(INPUT)

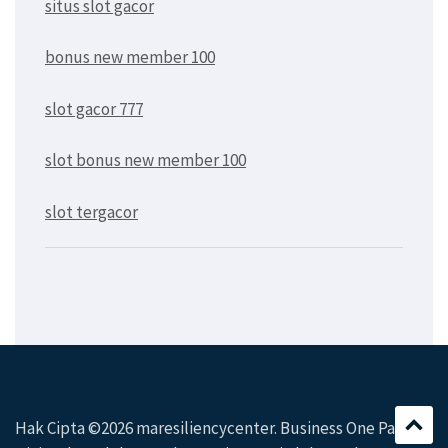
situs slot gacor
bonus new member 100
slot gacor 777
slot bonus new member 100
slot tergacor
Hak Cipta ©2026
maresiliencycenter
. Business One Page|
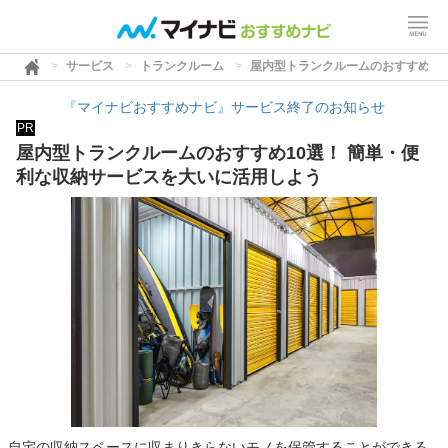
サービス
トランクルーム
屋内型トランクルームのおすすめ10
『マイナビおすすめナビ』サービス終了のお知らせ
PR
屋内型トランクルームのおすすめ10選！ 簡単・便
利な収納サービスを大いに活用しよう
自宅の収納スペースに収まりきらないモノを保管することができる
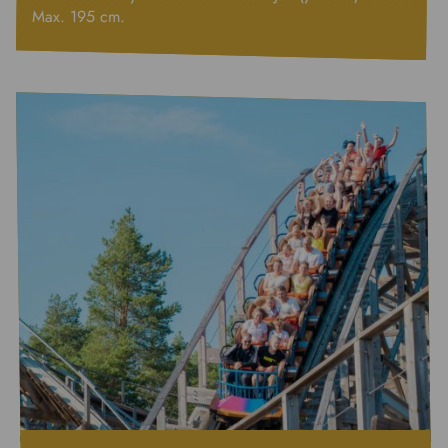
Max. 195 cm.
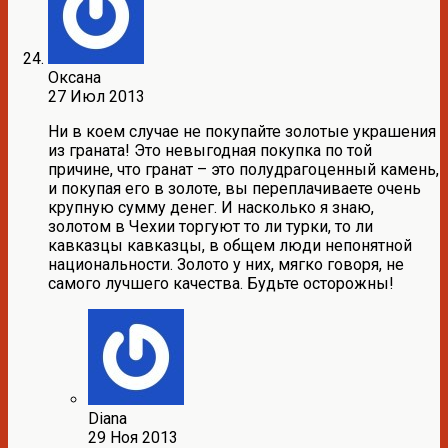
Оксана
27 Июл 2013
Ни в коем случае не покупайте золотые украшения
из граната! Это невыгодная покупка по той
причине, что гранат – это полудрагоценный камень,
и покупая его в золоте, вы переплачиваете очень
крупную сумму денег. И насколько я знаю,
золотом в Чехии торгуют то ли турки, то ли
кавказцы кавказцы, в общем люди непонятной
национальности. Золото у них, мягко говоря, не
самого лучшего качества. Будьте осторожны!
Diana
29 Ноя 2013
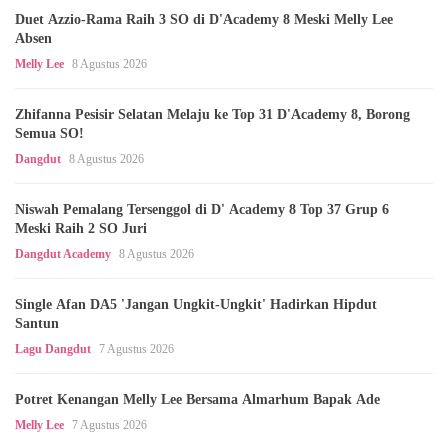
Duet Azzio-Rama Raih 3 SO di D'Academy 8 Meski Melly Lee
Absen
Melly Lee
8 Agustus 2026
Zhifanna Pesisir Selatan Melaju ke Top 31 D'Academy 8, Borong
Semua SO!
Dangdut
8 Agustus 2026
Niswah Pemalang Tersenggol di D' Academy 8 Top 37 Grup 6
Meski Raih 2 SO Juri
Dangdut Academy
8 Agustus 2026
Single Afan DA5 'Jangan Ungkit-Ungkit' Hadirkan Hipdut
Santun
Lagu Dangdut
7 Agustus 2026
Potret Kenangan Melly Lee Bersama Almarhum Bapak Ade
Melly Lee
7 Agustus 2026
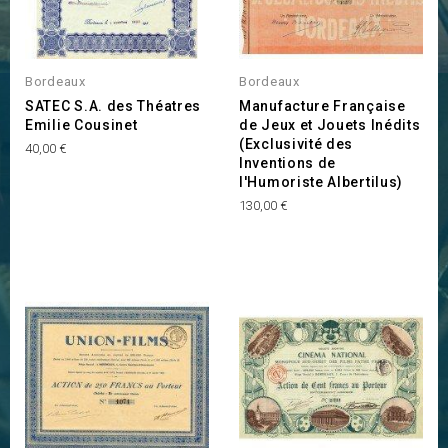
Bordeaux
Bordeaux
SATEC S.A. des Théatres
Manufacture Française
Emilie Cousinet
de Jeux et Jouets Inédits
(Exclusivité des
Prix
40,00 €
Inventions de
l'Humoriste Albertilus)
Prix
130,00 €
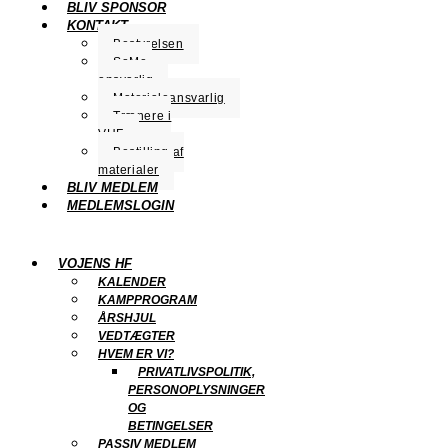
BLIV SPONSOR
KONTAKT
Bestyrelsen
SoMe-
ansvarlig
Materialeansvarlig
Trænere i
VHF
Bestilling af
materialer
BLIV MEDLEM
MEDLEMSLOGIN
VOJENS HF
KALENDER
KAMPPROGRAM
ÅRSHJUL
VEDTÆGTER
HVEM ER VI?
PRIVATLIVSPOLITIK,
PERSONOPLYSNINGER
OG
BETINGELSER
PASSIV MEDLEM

(End INPUT)

▸ **ASSIGNED TASK**:
Restate the listing word for word and drop the pictures.

▸ **FINAL ANSWER**:
situs slot gacor
bonus new member 100
slot gacor 777
slot bonus new member 100
slot tergacor
Hak Cipta ©2026
maresiliencycenter
. Business One Page|
サービス
トランクルーム
屋内型トランクルームのおすすめ10
『マイナビおすすめナビ』サービス終了のお知らせ
PR
屋内型トランクルームのおすすめ10選！ 簡単・便
利な収納サービスを大いに活用しよう
自宅の収納スペースに収まりきらないモノを保管することができる
Max. 195 cm.
Оксана
27 Июл 2013
Ни в коем случае не покупайте золотые украшения
из граната! Это невыгодная покупка по той
причине, что гранат – это полудрагоценный камень,
и покупая его в золоте, вы переплачиваете очень
крупную сумму денег. И насколько я знаю,
золотом в Чехии торгуют то ли турки, то ли
кавказцы кавказцы, в общем люди непонятной
национальности. Золото у них, мягко говоря, не
самого лучшего качества. Будьте осторожны!
Diana
29 Ноя 2013
Duet Azzio-Rama Raih 3 SO di D'Academy 8 Meski Melly Lee
Absen
Melly Lee
8 Agustus 2026
Zhifanna Pesisir Selatan Melaju ke Top 31 D'Academy 8, Borong
Semua SO!
Dangdut
8 Agustus 2026
Niswah Pemalang Tersenggol di D' Academy 8 Top 37 Grup 6
Meski Raih 2 SO Juri
Dangdut Academy
8 Agustus 2026
Single Afan DA5 'Jangan Ungkit-Ungkit' Hadirkan Hipdut
Santun
Lagu Dangdut
7 Agustus 2026
Potret Kenangan Melly Lee Bersama Almarhum Bapak Ade
Melly Lee
7 Agustus 2026
Bordeaux
Bordeaux
SATEC S.A. des Théatres
Manufacture Française
Emilie Cousinet
de Jeux et Jouets Inédits
(Exclusivité des
Prix
40,00 €
Inventions de
l'Humoriste Albertilus)
Prix
130,00 €
BLIV SPONSOR
KONTAKT
Bestyrelsen
SoMe-
ansvarlig
Materialeansvarlig
Trænere i
VHF
Bestilling af
materialer
BLIV MEDLEM
MEDLEMSLOGIN
VOJENS HF
KALENDER
KAMPPROGRAM
ÅRSHJUL
VEDTÆGTER
HVEM ER VI?
PRIVATLIVSPOLITIK,
PERSONOPLYSNINGER
OG
BETINGELSER
PASSIV MEDLEM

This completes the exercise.